Is there any to generate PSSM matrix from PSI BLAST using the python package BioPython? Indeed, I have 8000 sequences in .fasta file. Every sequence length is also long?
I am using this below code:
for fasta in files:
alignment = AlignIO.read(fasta, "fasta")
summary_align = AlignInfo.SummaryInfo(alignment)
consensus = summary_align.dumb_consensus()
my_pssm = summary_align.pos_specific_score_matrix(consensus, chars_to_ignore = ['N', '-'])
file_pssm = fasta+"pssm"
with open(file_pssm) as f:
f.write(my_pssm)
Is there any better way to do it? The matrix which is shown consisting of 0 and 1 only. I need actual PSSM scoring values (which are in normalized form)
I used the following code to extract PSSM matrices from a fasta file:
from Bio.Blast.Applications import NcbipsiblastCommandline
# Set the paths to the db
db = "path/to/your/db"
query = "path/to/the/fasta/file"
output_dir = "output/dir/"
# Set the parameters for the psiblast command
psiblast_cline = NcbipsiblastCommandline(cmd="psiblast", query=query, db=db, num_iterations=3, evalue=0.01, num_threads=16, out_ascii_pssm=output_dir, save_each_pssm=True)
# Run psiblast
print("Running psiblast...")
stdout, stderr = psiblast_cline()
# Check the output for any error messages
if stderr:
print("Error running psiblast:", stderr)
else:
print("PSSM files generated successfully.")

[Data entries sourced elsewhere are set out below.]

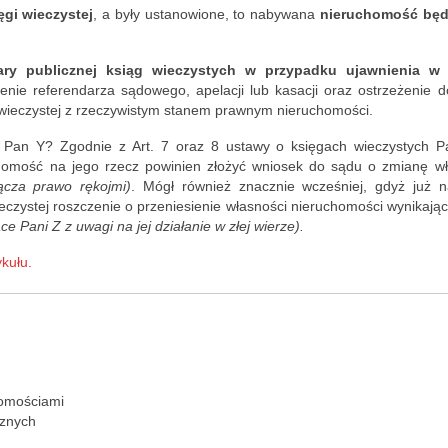
h time for 
ęgi wieczystej
, a były ustanowione, to nabywana
nieruchomość będ
P.S. The 
partment, 
iary publicznej ksiąg wieczystych w przypadku ujawnienia w 
 company, 
enie referendarza sądowego, apelacji lub kasacji oraz ostrzeżenie d
erified in 
wieczystej z rzeczywistym stanem prawnym nieruchomości.
ailable land 
ić Pan Y? Zgodnie z Art. 7 oraz 8 ustawy o księgach wieczystych P
egisters, 
homość na jego rzecz powinien złożyć wniosek do sądu o zmianę wła
f course.
ącza prawo rękojmi)
. Mógł również znacznie wcześniej, gdyż już n
czystej roszczenie o przeniesienie własności nieruchomości wynikając
 Pani Z z uwagi na jej działanie w złej wierze).
ykułu.
homościami
cznych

This should generate a bunch of files in the output directory, each containing the PSSM matrix of the corresponding sequence + some other information. You camn use the code below to extract the sequence and the PSSM matrix from and reutrn it as numpy array:
def pssm_file_to_nparray(pssm_path):
with open(pssm_path, 'r') as file:
lines = file.readlines()
# Skip the header lines
lines = lines[3:-6]
# Extract the PSSM values
pssm_values = []
pssm_seq = []
for line in lines:
line_values = line.strip().split()[2:22]
seq_values = line.strip().split()[1]
pssm_values.append([int(value) for value in line_values])
pssm_seq.append(seq_values)
return "".join(pssm_seq), np.array(pssm_values)
Do know that you need to have the BLAST+ command line tool installed and its bin path set to be able to run the code. Do also note that the PSI-BLAST tool generates sometimes two pssm files for some sequence, so you would need to keep track of sequences that've you already extracted.